Ahli Ungkapkan Akar Masalah Status Hukum Kewarganegaraan Tionghoa

Ahli Ungkapkan Akar Masalah Status Hukum Kewarganegaraan Tionghoa

Jakarta – Diansir dari news.detik.com, Soal isu tenaga kerja dari China kembali ramai diperbincangkan beberapa waktu terakhir. Menurut ketua sekaligus pendiri Forum Sinologi Indonesia (FSI), Johanes Herlijanto, PhD, banyak hal yang melatarbelakanginya sehingga polemik itu muncul.

Menurut pemerhati China dan etnik Tionghoa dari jurusan Ilmu Komunikasi Universitas Pelita Harapan tersebut, hal itu bermula sejak Republik China (Nasionalis) yang menganggap semua orang Tionghoa yang tinggal di luar China sebagai warganya.

“Kebijakan ini menimbulkan ketidakjelasan status kewarganegaraan bagi orang Tionghoa di Indonesia, yang pada masa itu juga telah mewarisi kewarganegaraan Hindia-Belanda, sebagai konsekuensi dari pemberlakuan Undang-undang Kewarganegaraan Belanda pada tahun 1910,” tutur Johanes Herlijanto kepada wartawan, Rabu (15/6/2022).

Sebagian masyarakat Indonesia masih cenderung mencampuradukkan Tionghoa Indonesia dengan China.

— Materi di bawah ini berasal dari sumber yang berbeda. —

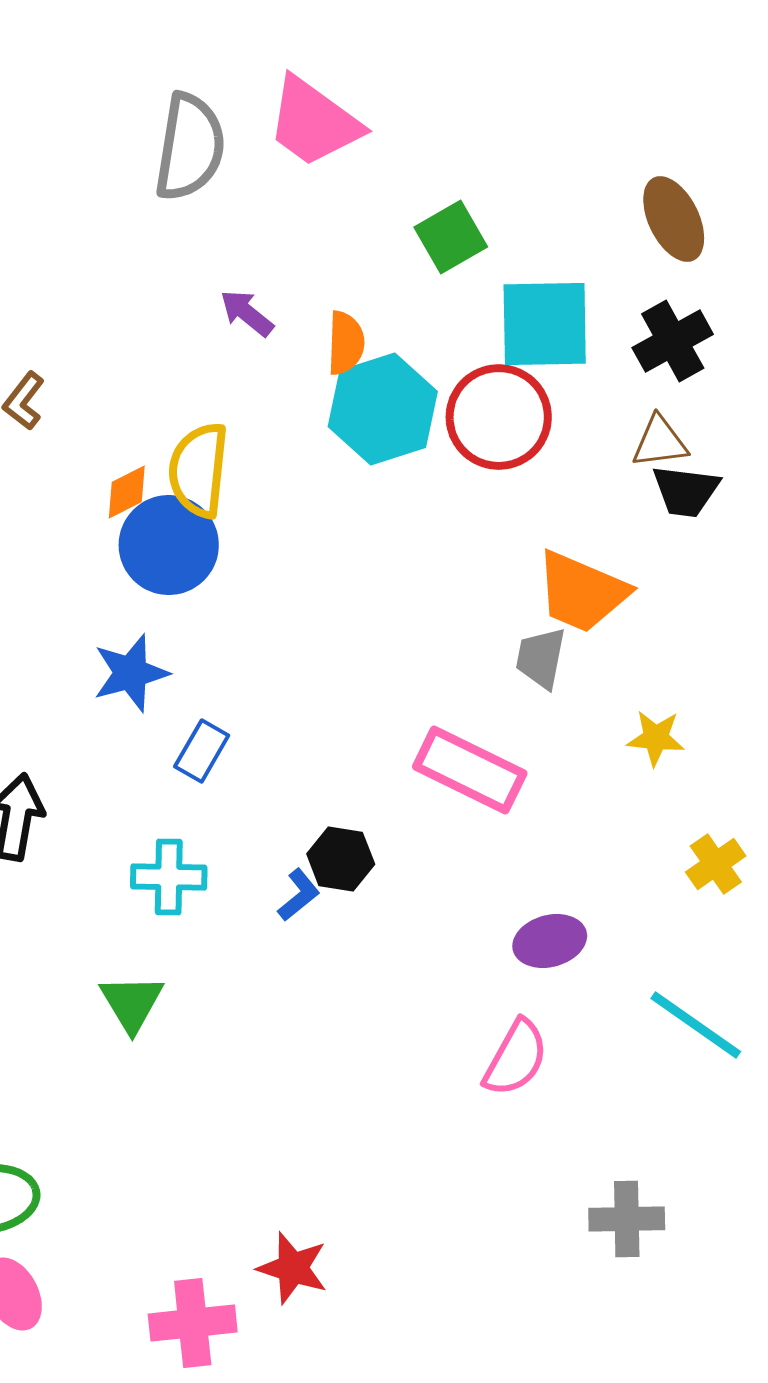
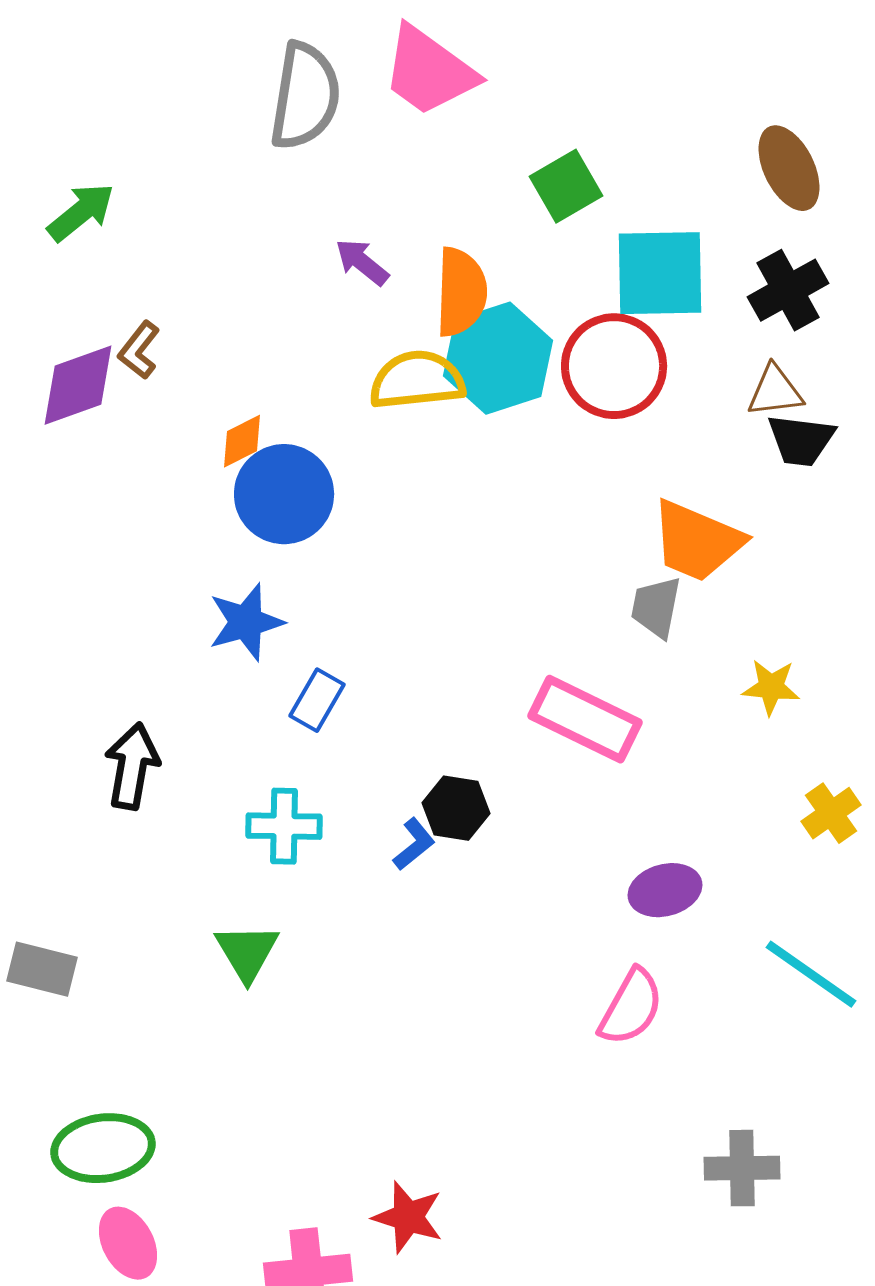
orange semicircle: (346, 343) -> (461, 292), size x1.4
yellow semicircle: (199, 470) -> (417, 380), moved, turned 78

Kecenderungan tersebut merupakan sisa dari masalah kewarganegaraan yang pernah muncul pada abad yang lalu. Sebagai akibat ketumpangtindihan status kewarganegaraan di atas, Tionghoa di Indonesia menghadapi sebuah permasalahan yang dikenal sebagai dwikewarganegaraan. Permasalahan tersebut menimbulkan ganjalan bagi kedua negara sejak hubungan diplomatik antara Indonesia dan China mulai berlangsung pada 1950.

“Apalagi pada tahun-tahun awal dasawarsa 1950-an, RRC (Republik Rakyat China) berupaya mempengaruhi komunitas Tionghoa di Indonesia agar lebih mendekat pada Beijing, yang saat itu sedang berebut pengaruh dengan pemerintahan China Nasionalis di Taipei,” ujarnya.

Menurut pandangannya, penyebab RRC melakukan upaya di atas melalui kedutaan besarnya di Jakarta adalah karena China saat itu masih menganggap seluruh Tionghoa perantauan di luar China, termasuk Tionghoa Indonesia, sebagai warganya.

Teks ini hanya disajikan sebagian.